When selecting the option 'all' in the drop-down menu, BindUP-Alpha presents the results for all the calculated protein chains together (view an example of this presentation). Please note that this is only a way of presentation. The calculation is always performed on each chain separately.

Batch mode

This mode enables to run in a batch more than one protein structure. The results, including the NA-binding predictions and the electrostatic patches, are given in text files only, without the 3D visualization.

Input

BindUP-Alpha requires a list of IDs (case insensitive) separated by newline. The number of entries is not limited. The entries can be written in three forms:

PDB ID (for example: 6kda). In this case, all the protein chains of the entry will be calculated.
A PDB ID + a specific chain ID (for example: 6kda). In this case, only the specified chain will be calculated.
A Uniprot or a CSM ID (for example: Q9UBC3 or AF-Q9UBC3-F1-v6).

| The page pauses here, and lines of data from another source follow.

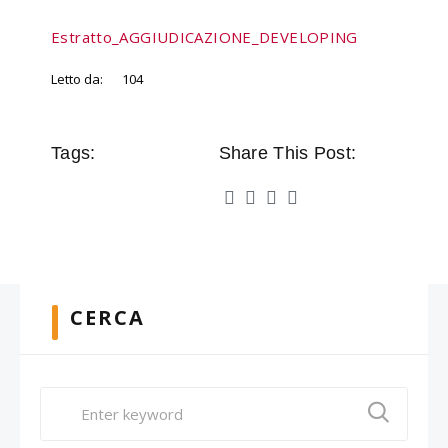
Estratto_AGGIUDICAZIONE_DEVELOPING
Letto da:
104
Tags:
Share This Post:
CERCA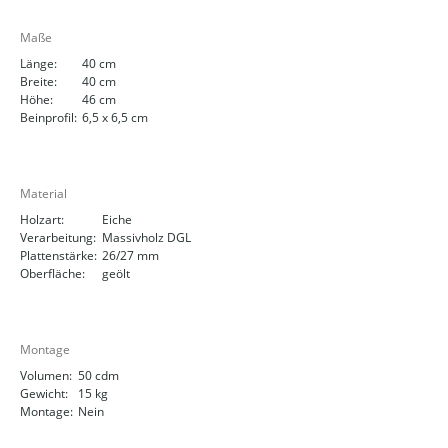
Maße
Länge:
40 cm
Breite:
40 cm
Höhe:
46 cm
Beinprofil:
6,5 x 6,5 cm
Material
Holzart:
Eiche
Verarbeitung:
Massivholz DGL
Plattenstärke:
26/27 mm
Oberfläche:
geölt
Montage
Volumen:
50 cdm
Gewicht:
15 kg
Montage:
Nein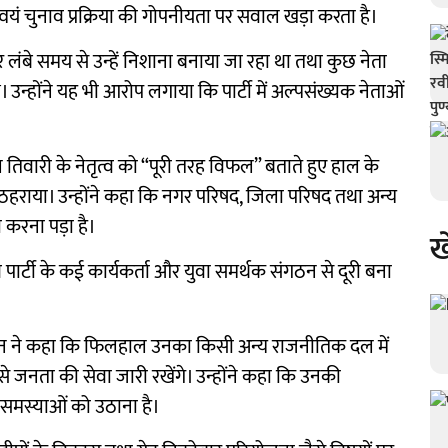
यं चुनाव प्रक्रिया की गोपनीयता पर सवाल खड़ा करता है।
लंबे समय से उन्हें निशाना बनाया जा रहा था तथा कुछ नेता
न्होंने यह भी आरोप लगाया कि पार्टी में अल्पसंख्यक नेताओं
अनिल तिवारी के नेतृत्व को “पूरी तरह विफल” बताते हुए हाल के
मेदार ठहराया। उन्होंने कहा कि नगर परिषद, जिला परिषद तथा अन्य
 करना पड़ा है।
ख
ण पार्टी के कई कार्यकर्ता और युवा समर्थक संगठन से दूरी बना
न ने कहा कि फिलहाल उनका किसी अन्य राजनीतिक दल में
 से जनता की सेवा जारी रखेंगे। उन्होंने कहा कि उनकी
ी समस्याओं को उठाना है।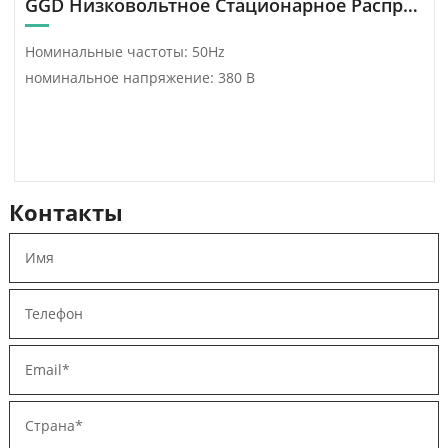
GGD Низковольтное Стационарное Распределительное Устройство Переменного Тока
трансформатора,
примененная к проекту,
Номинальные частоты: 50Hz
является SCB12 10/0. 4
номинальное напряжение: 380 В
Dyn11.
Контакты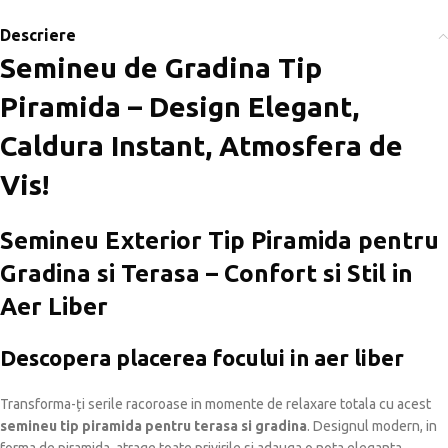
Descriere
Semineu de Gradina Tip
Piramida – Design Elegant,
Caldura Instant, Atmosfera de
Vis!
Semineu Exterior Tip Piramida pentru
Gradina si Terasa – Confort si Stil in
Aer Liber
Descopera placerea focului in aer liber
Transforma-ți serile racoroase in momente de relaxare totala cu acest
semineu tip piramida pentru terasa si gradina
. Designul modern, in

The list of ID entries may contain the three forms mixed together (view example).
It is possible to paste the list of entries to the browser or upload a text (.txt) file containing the list.

Calculation options

Patches calculation

By default, BindUP-Alpha calculates the largest positive electrostatic patch. However, it is possible to choose whether to calculate only positive patches, only negative patches or the combination of both.
Number of patches to display: When calculating only one type of patches, BindUP-Alpha can display up to 3 patches together. When calculating both positive and negative patches, BindUP-Alpha can display only the largest patch of each type.

General options

Job name: An optional parameter that enables you to give your job an informative name. If not filled, the job gets a unique number identifier.

Results

In batch mode, the results are presented for each protein structure and include the text files (described above) only, without a 3D visualization (view an example of the results page). If the user has specified a chain identifier, both the summary text file and the mmCIF file will include the results for the specified chain only. Otherwise, the text files will include the results for all the calculated protein chains.
In case there is more than one valid entry, an additional file, which summarizes the results for all the entries together, is provided for download as well.